SU-CS242 OCT312024

Problem: because Object Calculus and Lambda Calculus really can’t be resolved in into one system, we have to decide either extending objects with lambda (Java, C++), or extend lambda with objects (OCaml, Haskell).

memory safety

This is a problem introduced during manual memory management: pointers or references needs to be checked whether they point to a thing of the correct type — key problem in C/C++ (double free, wild pointer, out of bounds accesses).

to ensure memory safety, we have three approaches:

automatically via dynamic garbage collectors
systematic but unenforced programming discipline (i.e. have system specific memory management best practices)
have the static type system do it for you

garbage collection

key properties—-

deallocation is done automatically: “objects that will never be used again are safe to deallocation”
no pointer arithmetic allowed (grantees that one can’t make a pointer that GC doesn’t know about)—only references are returned (i.e. its a pointer without pointer arithmetic and has a known type)
array indexing is always bounds checked

Pros: memory safe; Downside: array bounds checking is super expensive, GC is inefficient when the working set of memory is large, and GC has unpredictable delays.

some programming discipline

“ownership” tracking needs to be clear:

void my_func() {
    int *ptr = (int*) malloc(sizeof (int));
    *ptr = 42;
    api_call(ptr);
}

void api_call(int *p);

after this, both my_func and api_call has access to ptr. So, who’s responsible for deallocating this memory?

Solution: one pointer has to be designated to be the owner; meaning, it is the only pointer that could be used to deallocate the memory: you better have a unique owner.

Ownership rules for a given system is often documented as a part often comments: nothing in this system enforces particularly correct use. It’s always a possibility that people do it incorrectly.

aliasing

In the example above, p and ptr are both names for the int allocated up top; they are therefore aliases with each other.

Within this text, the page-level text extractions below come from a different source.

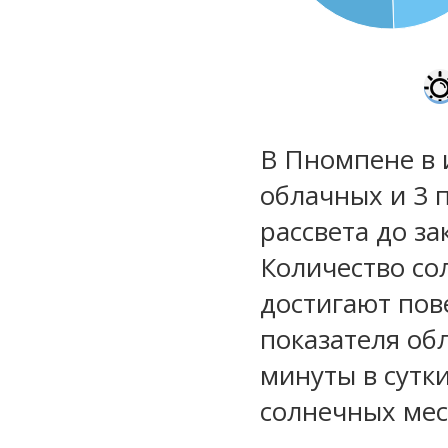
В Пномпене в 
облачных и 3 
рассвета до за
Количество со
достигают пов
показателя обл
минуты в сутк
солнечных мес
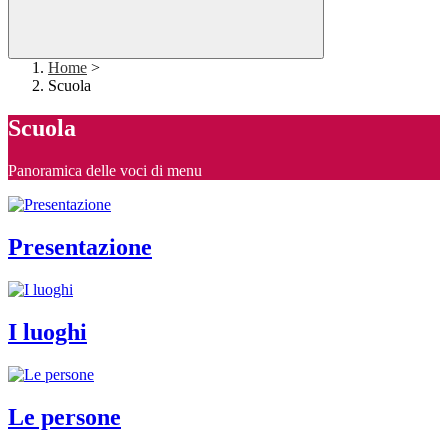
Home
>
Scuola
Scuola
Panoramica delle voci di menu
Presentazione
I luoghi
Le persone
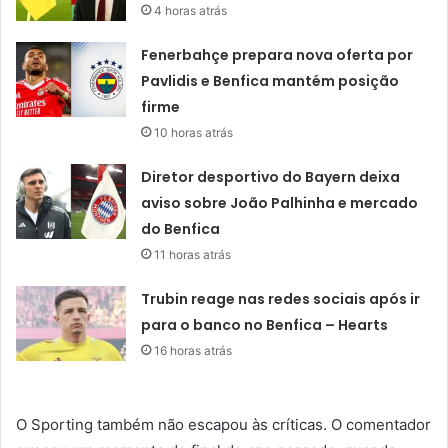
4 horas atrás
Fenerbahçe prepara nova oferta por
Pavlidis e Benfica mantém posição
firme
10 horas atrás
Diretor desportivo do Bayern deixa
aviso sobre João Palhinha e mercado
do Benfica
11 horas atrás
Trubin reage nas redes sociais após ir
para o banco no Benfica – Hearts
16 horas atrás
O Sporting também não escapou às críticas. O comentador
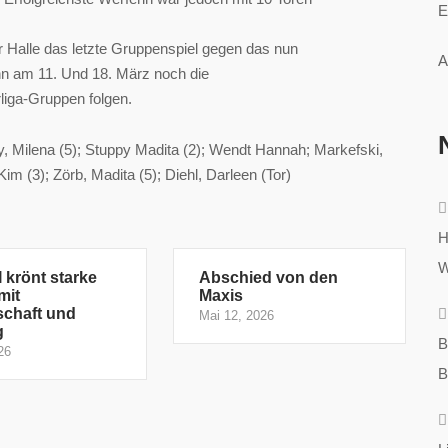
E
r Halle das letzte Gruppenspiel gegen das nun
A
ann am 11. Und 18. März noch die
liga-Gruppen folgen.
y, Milena (5); Stuppy Madita (2); Wendt Hannah; Markefski,
Kim (3); Zörb, Madita (5); Diehl, Darleen (Tor)
H
W
 krönt starke
Abschied von den
mit
Maxis
schaft und
Mai 12, 2026
g
B
26
B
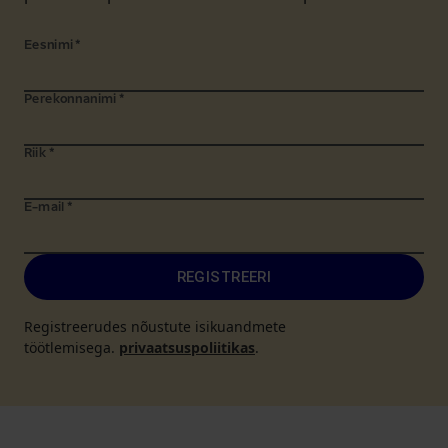
Eesnimi
*
Perekonnanimi
*
Riik
*
E-mail
*
REGISTREERI
Registreerudes nõustute isikuandmete
töötlemisega.
privaatsuspoliitikas
.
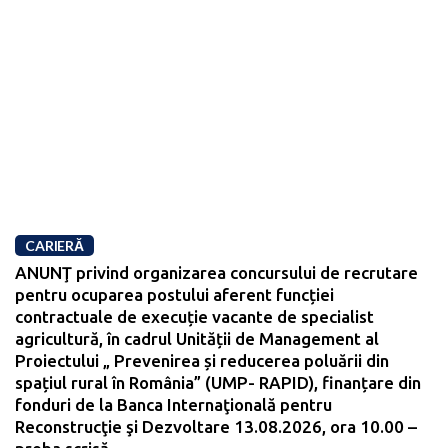
CARIERĂ
ANUNŢ privind organizarea concursului de recrutare
pentru ocuparea postului aferent funcției
contractuale de execuție vacante de specialist
agricultură, în cadrul Unității de Management al
Proiectului „ Prevenirea și reducerea poluării din
spațiul rural în România” (UMP- RAPID), finanțare din
fonduri de la Banca Internaţională pentru
Reconstrucţie şi Dezvoltare 13.08.2026, ora 10.00 –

During allocation, we need to know that either “no aliases exist” or “no aliases will be deferenced”

aliasing control

void copy(char *x, char *y);

so what happens during copy(x,x)? One convention is to write:

void copy(restrict char *x, restrict char *y);

which says “we promise that x and y can’t be aliased to anything else in scope”.

aliasing is bad
state can be modified in one name and those changes are visible through a different name
aliasing is really common in real programs—OOP code is particular bad at this and may generate aliasing

restrict mutation

Maybe aliasing isn’t actually the problem…. Really, we want to disallow mutation. (Problems arise when aliases and mutation co-occur: because we can change pointer values under us)

Much of the computation problems have quite efficient algorithms without mutation; yet some things like array update is O(1) for all cases except for functional-type languages, where O(log N) is the best known functional update (certain matrix algorithms may not be possible).

let x = 5;
let mut x = 5;
x = 3; // only possible when x is mut

let x = 5;
let x = ref 5; (* now mutable! *)
    x := 3

i.e.: if you want something to change, you have to do something special—make these points obvious in syntax, make the program looks ugly when mutable.

ownership types

That is, baking the idea of ownership into the typ esystem.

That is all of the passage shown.